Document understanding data
-.-.-
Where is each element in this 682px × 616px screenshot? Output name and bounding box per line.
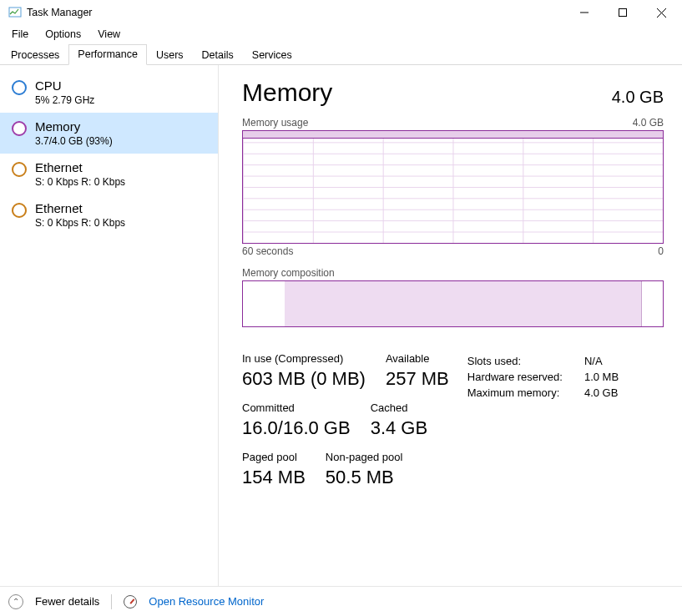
max-memory-value: 4.0 GB (569, 386, 624, 400)
hw-reserved-value: 1.0 MB (569, 370, 624, 384)
sidebar-item-ethernet-1[interactable]: Ethernet S: 0 Kbps R: 0 Kbps (0, 154, 218, 194)
tab-performance[interactable]: Performance (68, 44, 147, 65)
ethernet-icon (12, 203, 27, 218)
main-panel: Memory 4.0 GB Memory usage 4.0 GB 60 sec… (219, 65, 682, 586)
page-title: Memory (242, 78, 332, 107)
sidebar: CPU 5% 2.79 GHz Memory 3.7/4.0 GB (93%) … (0, 65, 219, 586)
tab-services[interactable]: Services (243, 45, 301, 65)
memory-icon (12, 121, 27, 136)
slots-value: N/A (569, 354, 624, 368)
sidebar-item-sub: S: 0 Kbps R: 0 Kbps (35, 176, 125, 188)
sidebar-item-label: Ethernet (35, 160, 125, 174)
stat-label: Non-paged pool (326, 451, 403, 463)
hw-reserved-label: Hardware reserved: (467, 370, 568, 384)
stat-value: 16.0/16.0 GB (242, 417, 351, 439)
stat-label: Cached (371, 401, 427, 414)
stat-committed: Committed 16.0/16.0 GB (242, 401, 351, 439)
stat-value: 3.4 GB (371, 417, 427, 439)
tab-row: Processes Performance Users Details Serv… (0, 43, 682, 65)
fewer-details-link[interactable]: Fewer details (35, 595, 99, 608)
window-title: Task Manager (27, 7, 93, 18)
sidebar-item-ethernet-2[interactable]: Ethernet S: 0 Kbps R: 0 Kbps (0, 194, 218, 235)
stat-value: 603 MB (0 MB) (242, 368, 366, 390)
menu-options[interactable]: Options (37, 27, 89, 42)
stats-area: In use (Compressed) 603 MB (0 MB) Availa… (242, 352, 664, 488)
titlebar: Task Manager (0, 0, 682, 25)
sidebar-item-memory[interactable]: Memory 3.7/4.0 GB (93%) (0, 113, 218, 154)
composition-inuse (285, 281, 642, 326)
tab-processes[interactable]: Processes (2, 45, 68, 65)
stat-nonpaged: Non-paged pool 50.5 MB (326, 451, 403, 488)
cpu-icon (12, 80, 27, 95)
sidebar-item-sub: 5% 2.79 GHz (35, 94, 94, 106)
stat-label: In use (Compressed) (242, 352, 366, 365)
memory-usage-chart[interactable] (242, 130, 664, 244)
svg-rect-0 (9, 8, 21, 17)
divider (111, 594, 112, 609)
composition-reserved (243, 281, 285, 326)
close-button[interactable] (642, 0, 680, 25)
content-area: CPU 5% 2.79 GHz Memory 3.7/4.0 GB (93%) … (0, 65, 682, 586)
tab-users[interactable]: Users (147, 45, 193, 65)
stats-right: Slots used: N/A Hardware reserved: 1.0 M… (466, 352, 625, 488)
sidebar-item-label: CPU (35, 78, 94, 93)
chevron-up-icon: ⌃ (8, 594, 23, 609)
chart-grid (243, 131, 663, 243)
composition-free (642, 281, 663, 326)
stat-label: Paged pool (242, 451, 306, 463)
chart-label-right: 4.0 GB (633, 117, 664, 129)
chart-time-right: 0 (658, 245, 664, 257)
memory-composition-bar[interactable] (242, 280, 664, 327)
footer: ⌃ Fewer details Open Resource Monitor (0, 586, 682, 616)
max-memory-label: Maximum memory: (467, 386, 568, 400)
resource-monitor-icon (124, 595, 137, 608)
menu-view[interactable]: View (89, 27, 129, 42)
chart-label-left: Memory usage (242, 117, 308, 129)
minimize-button[interactable] (565, 0, 604, 25)
sidebar-item-cpu[interactable]: CPU 5% 2.79 GHz (0, 72, 218, 113)
ethernet-icon (12, 162, 27, 177)
menubar: File Options View (0, 25, 682, 43)
sidebar-item-label: Ethernet (35, 201, 125, 215)
stat-inuse: In use (Compressed) 603 MB (0 MB) (242, 352, 366, 390)
app-icon (8, 6, 22, 19)
stat-value: 50.5 MB (326, 467, 403, 488)
menu-file[interactable]: File (3, 27, 37, 42)
sidebar-item-label: Memory (35, 119, 113, 134)
sidebar-item-sub: 3.7/4.0 GB (93%) (35, 135, 113, 147)
memory-total: 4.0 GB (612, 88, 664, 107)
sidebar-item-sub: S: 0 Kbps R: 0 Kbps (35, 217, 125, 229)
stat-paged: Paged pool 154 MB (242, 451, 306, 488)
window-controls (565, 0, 680, 25)
chart-usage-fill (243, 131, 663, 139)
stat-label: Available (386, 352, 449, 365)
stat-value: 257 MB (386, 368, 449, 390)
slots-label: Slots used: (467, 354, 568, 368)
tab-details[interactable]: Details (193, 45, 243, 65)
open-resource-monitor-link[interactable]: Open Resource Monitor (149, 595, 264, 608)
svg-rect-2 (619, 9, 627, 17)
composition-label: Memory composition (242, 267, 664, 279)
chart-time-left: 60 seconds (242, 245, 293, 257)
maximize-button[interactable] (604, 0, 642, 25)
stat-available: Available 257 MB (386, 352, 449, 390)
stat-value: 154 MB (242, 467, 306, 488)
stat-cached: Cached 3.4 GB (371, 401, 427, 439)
stat-label: Committed (242, 401, 351, 414)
-.-.-
A verbatim transcript of the entries above is required, with the pictures left out.

Exercise result:
Where is each element in this 682px × 616px screenshot? Output name and bounding box per line.
max-memory-value: 4.0 GB (569, 386, 624, 400)
hw-reserved-value: 1.0 MB (569, 370, 624, 384)
sidebar-item-ethernet-1[interactable]: Ethernet S: 0 Kbps R: 0 Kbps (0, 154, 218, 194)
tab-performance[interactable]: Performance (68, 44, 147, 65)
ethernet-icon (12, 203, 27, 218)
main-panel: Memory 4.0 GB Memory usage 4.0 GB 60 sec… (219, 65, 682, 586)
page-title: Memory (242, 78, 332, 107)
sidebar: CPU 5% 2.79 GHz Memory 3.7/4.0 GB (93%) … (0, 65, 219, 586)
tab-services[interactable]: Services (243, 45, 301, 65)
memory-icon (12, 121, 27, 136)
slots-value: N/A (569, 354, 624, 368)
sidebar-item-sub: S: 0 Kbps R: 0 Kbps (35, 176, 125, 188)
sidebar-item-label: Ethernet (35, 160, 125, 174)
stat-label: Non-paged pool (326, 451, 403, 463)
hw-reserved-label: Hardware reserved: (467, 370, 568, 384)
stat-value: 16.0/16.0 GB (242, 417, 351, 439)
stat-label: Cached (371, 401, 427, 414)
stat-committed: Committed 16.0/16.0 GB (242, 401, 351, 439)
stat-value: 3.4 GB (371, 417, 427, 439)
tab-row: Processes Performance Users Details Serv… (0, 43, 682, 65)
fewer-details-link[interactable]: Fewer details (35, 595, 99, 608)
window-title: Task Manager (27, 7, 93, 18)
sidebar-item-ethernet-2[interactable]: Ethernet S: 0 Kbps R: 0 Kbps (0, 194, 218, 235)
stat-value: 603 MB (0 MB) (242, 368, 366, 390)
menu-options[interactable]: Options (37, 27, 89, 42)
stats-area: In use (Compressed) 603 MB (0 MB) Availa… (242, 352, 664, 488)
titlebar: Task Manager (0, 0, 682, 25)
sidebar-item-memory[interactable]: Memory 3.7/4.0 GB (93%) (0, 113, 218, 154)
composition-inuse (285, 281, 642, 326)
tab-processes[interactable]: Processes (2, 45, 68, 65)
stat-nonpaged: Non-paged pool 50.5 MB (326, 451, 403, 488)
cpu-icon (12, 80, 27, 95)
sidebar-item-sub: 5% 2.79 GHz (35, 94, 94, 106)
stat-label: In use (Compressed) (242, 352, 366, 365)
memory-usage-chart[interactable] (242, 130, 664, 244)
svg-rect-0 (9, 8, 21, 17)
divider (111, 594, 112, 609)
composition-reserved (243, 281, 285, 326)
close-button[interactable] (642, 0, 680, 25)
content-area: CPU 5% 2.79 GHz Memory 3.7/4.0 GB (93%) … (0, 65, 682, 586)
tab-users[interactable]: Users (147, 45, 193, 65)
stats-right: Slots used: N/A Hardware reserved: 1.0 M… (466, 352, 625, 488)
sidebar-item-label: CPU (35, 78, 94, 93)
chevron-up-icon: ⌃ (8, 594, 23, 609)
chart-grid (243, 131, 663, 243)
composition-free (642, 281, 663, 326)
stat-label: Paged pool (242, 451, 306, 463)
chart-label-right: 4.0 GB (633, 117, 664, 129)
chart-time-right: 0 (658, 245, 664, 257)
memory-composition-bar[interactable] (242, 280, 664, 327)
footer: ⌃ Fewer details Open Resource Monitor (0, 586, 682, 616)
max-memory-label: Maximum memory: (467, 386, 568, 400)
resource-monitor-icon (124, 595, 137, 608)
menu-view[interactable]: View (89, 27, 129, 42)
chart-label-left: Memory usage (242, 117, 308, 129)
minimize-button[interactable] (565, 0, 604, 25)
sidebar-item-cpu[interactable]: CPU 5% 2.79 GHz (0, 72, 218, 113)
ethernet-icon (12, 162, 27, 177)
menubar: File Options View (0, 25, 682, 43)
sidebar-item-label: Ethernet (35, 201, 125, 215)
stat-inuse: In use (Compressed) 603 MB (0 MB) (242, 352, 366, 390)
app-icon (8, 6, 22, 19)
stat-value: 50.5 MB (326, 467, 403, 488)
menu-file[interactable]: File (3, 27, 37, 42)
sidebar-item-label: Memory (35, 119, 113, 134)
sidebar-item-sub: 3.7/4.0 GB (93%) (35, 135, 113, 147)
memory-total: 4.0 GB (612, 88, 664, 107)
sidebar-item-sub: S: 0 Kbps R: 0 Kbps (35, 217, 125, 229)
stat-paged: Paged pool 154 MB (242, 451, 306, 488)
window-controls (565, 0, 680, 25)
chart-usage-fill (243, 131, 663, 139)
stat-label: Available (386, 352, 449, 365)
stat-value: 257 MB (386, 368, 449, 390)
slots-label: Slots used: (467, 354, 568, 368)
tab-details[interactable]: Details (193, 45, 243, 65)
open-resource-monitor-link[interactable]: Open Resource Monitor (149, 595, 264, 608)
svg-rect-2 (619, 9, 627, 17)
composition-label: Memory composition (242, 267, 664, 279)
chart-time-left: 60 seconds (242, 245, 293, 257)
maximize-button[interactable] (604, 0, 642, 25)
stat-available: Available 257 MB (386, 352, 449, 390)
stat-value: 154 MB (242, 467, 306, 488)
stat-cached: Cached 3.4 GB (371, 401, 427, 439)
stat-label: Committed (242, 401, 351, 414)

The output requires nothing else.